What this task involves:
The lines you return should be those containing the string "jaar", taken from the data below.

Information shown:
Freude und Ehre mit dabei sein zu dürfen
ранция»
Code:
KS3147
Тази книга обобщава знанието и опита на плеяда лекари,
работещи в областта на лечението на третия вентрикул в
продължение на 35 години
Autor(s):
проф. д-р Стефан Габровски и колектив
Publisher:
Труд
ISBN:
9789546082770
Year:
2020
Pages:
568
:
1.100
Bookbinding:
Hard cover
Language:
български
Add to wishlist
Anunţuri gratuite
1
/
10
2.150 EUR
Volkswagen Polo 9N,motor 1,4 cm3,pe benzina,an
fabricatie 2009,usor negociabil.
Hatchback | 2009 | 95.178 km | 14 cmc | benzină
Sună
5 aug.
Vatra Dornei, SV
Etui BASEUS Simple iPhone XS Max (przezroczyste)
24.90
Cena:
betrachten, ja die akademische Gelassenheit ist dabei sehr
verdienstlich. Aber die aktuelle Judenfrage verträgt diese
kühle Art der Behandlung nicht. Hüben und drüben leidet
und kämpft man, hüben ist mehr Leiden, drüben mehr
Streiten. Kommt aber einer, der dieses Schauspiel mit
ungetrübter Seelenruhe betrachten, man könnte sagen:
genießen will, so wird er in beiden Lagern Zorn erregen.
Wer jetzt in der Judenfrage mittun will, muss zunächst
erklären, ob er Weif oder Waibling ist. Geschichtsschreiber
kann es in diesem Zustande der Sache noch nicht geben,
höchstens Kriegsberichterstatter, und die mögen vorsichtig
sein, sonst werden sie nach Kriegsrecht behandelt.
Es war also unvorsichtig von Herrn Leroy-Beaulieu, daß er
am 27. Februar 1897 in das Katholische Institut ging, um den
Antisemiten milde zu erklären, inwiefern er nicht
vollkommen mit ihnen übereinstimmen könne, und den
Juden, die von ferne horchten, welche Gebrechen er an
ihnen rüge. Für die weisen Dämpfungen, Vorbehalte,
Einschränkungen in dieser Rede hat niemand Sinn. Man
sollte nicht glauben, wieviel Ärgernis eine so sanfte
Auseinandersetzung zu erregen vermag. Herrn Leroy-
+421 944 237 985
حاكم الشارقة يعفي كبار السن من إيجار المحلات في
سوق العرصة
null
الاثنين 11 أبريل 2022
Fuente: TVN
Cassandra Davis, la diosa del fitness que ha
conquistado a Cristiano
--
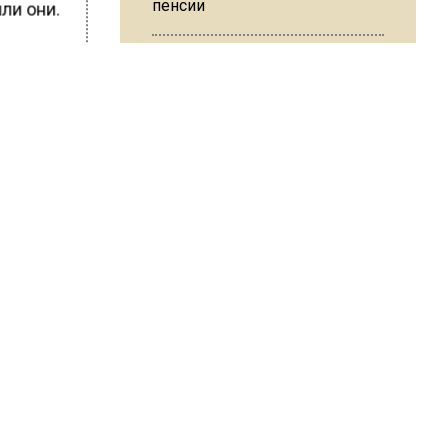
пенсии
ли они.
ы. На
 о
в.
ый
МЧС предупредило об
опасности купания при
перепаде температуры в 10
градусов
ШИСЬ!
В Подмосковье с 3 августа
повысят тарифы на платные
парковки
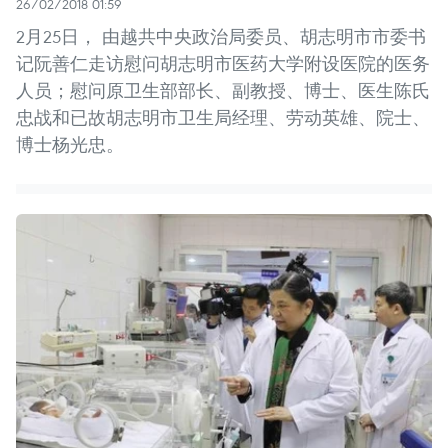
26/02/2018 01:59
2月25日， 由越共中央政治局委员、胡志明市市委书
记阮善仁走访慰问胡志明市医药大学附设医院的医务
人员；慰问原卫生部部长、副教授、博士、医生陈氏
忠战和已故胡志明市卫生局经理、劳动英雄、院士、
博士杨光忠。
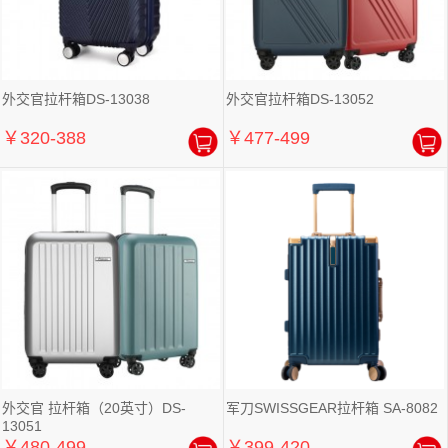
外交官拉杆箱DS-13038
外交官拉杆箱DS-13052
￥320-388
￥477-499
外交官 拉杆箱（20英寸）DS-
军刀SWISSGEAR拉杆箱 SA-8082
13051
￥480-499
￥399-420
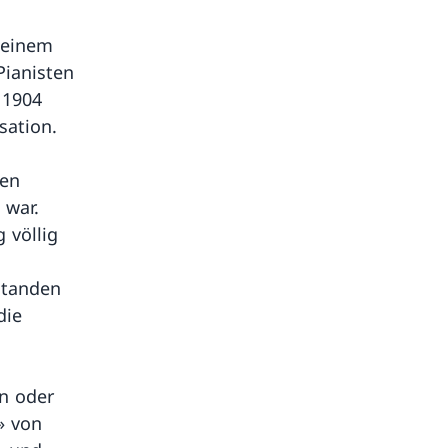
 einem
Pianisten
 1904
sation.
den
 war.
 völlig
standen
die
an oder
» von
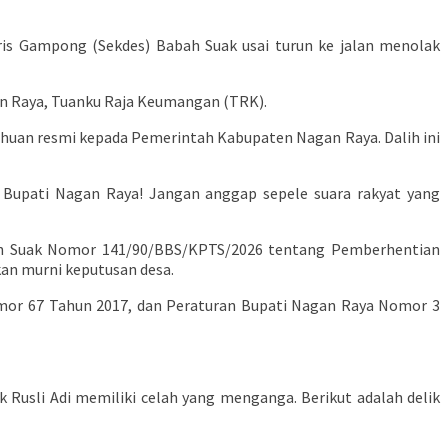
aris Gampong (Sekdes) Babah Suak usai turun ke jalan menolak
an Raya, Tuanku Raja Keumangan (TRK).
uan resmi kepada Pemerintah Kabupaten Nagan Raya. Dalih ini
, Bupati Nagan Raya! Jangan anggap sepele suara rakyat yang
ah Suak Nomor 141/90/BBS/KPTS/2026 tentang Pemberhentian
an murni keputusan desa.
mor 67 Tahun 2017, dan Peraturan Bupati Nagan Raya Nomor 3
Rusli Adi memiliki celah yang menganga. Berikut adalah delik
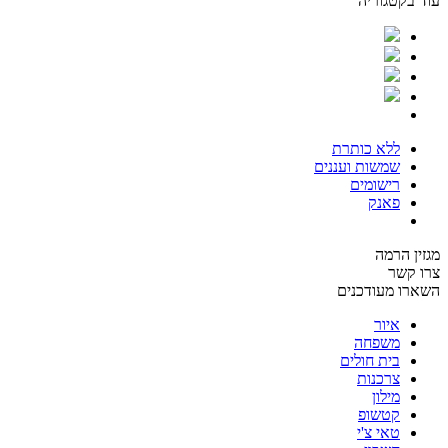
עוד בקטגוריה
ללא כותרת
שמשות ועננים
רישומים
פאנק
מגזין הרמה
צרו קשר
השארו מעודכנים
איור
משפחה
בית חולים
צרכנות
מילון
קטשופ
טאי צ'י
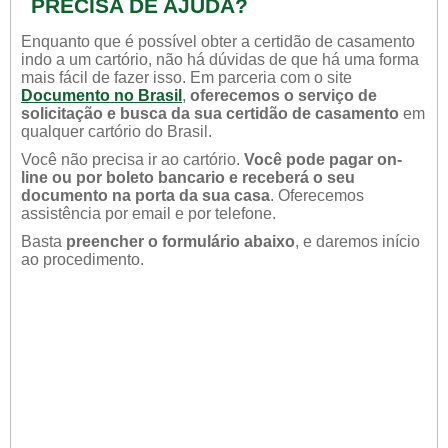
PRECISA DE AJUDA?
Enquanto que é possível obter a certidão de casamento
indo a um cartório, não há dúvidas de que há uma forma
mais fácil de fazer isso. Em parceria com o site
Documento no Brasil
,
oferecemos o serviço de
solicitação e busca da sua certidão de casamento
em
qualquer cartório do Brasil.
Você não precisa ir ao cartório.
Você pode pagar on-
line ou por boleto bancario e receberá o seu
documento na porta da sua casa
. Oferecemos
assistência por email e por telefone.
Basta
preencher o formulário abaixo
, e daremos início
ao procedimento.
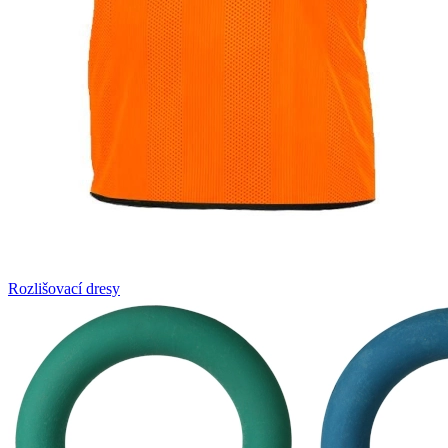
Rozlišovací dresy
--
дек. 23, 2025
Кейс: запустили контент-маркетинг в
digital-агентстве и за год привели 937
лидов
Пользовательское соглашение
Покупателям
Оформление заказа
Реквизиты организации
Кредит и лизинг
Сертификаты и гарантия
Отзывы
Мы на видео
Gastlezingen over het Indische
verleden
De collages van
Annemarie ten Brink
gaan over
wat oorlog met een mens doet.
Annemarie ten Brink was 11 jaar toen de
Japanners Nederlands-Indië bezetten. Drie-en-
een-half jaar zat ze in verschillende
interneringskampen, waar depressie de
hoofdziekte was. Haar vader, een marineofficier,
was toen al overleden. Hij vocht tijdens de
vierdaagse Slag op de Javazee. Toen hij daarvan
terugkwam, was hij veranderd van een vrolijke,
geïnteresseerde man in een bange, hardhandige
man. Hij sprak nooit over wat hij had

Response to this exercise:
Annemarie ten Brink was 11 jaar toen de
een-half jaar zat ze in verschillende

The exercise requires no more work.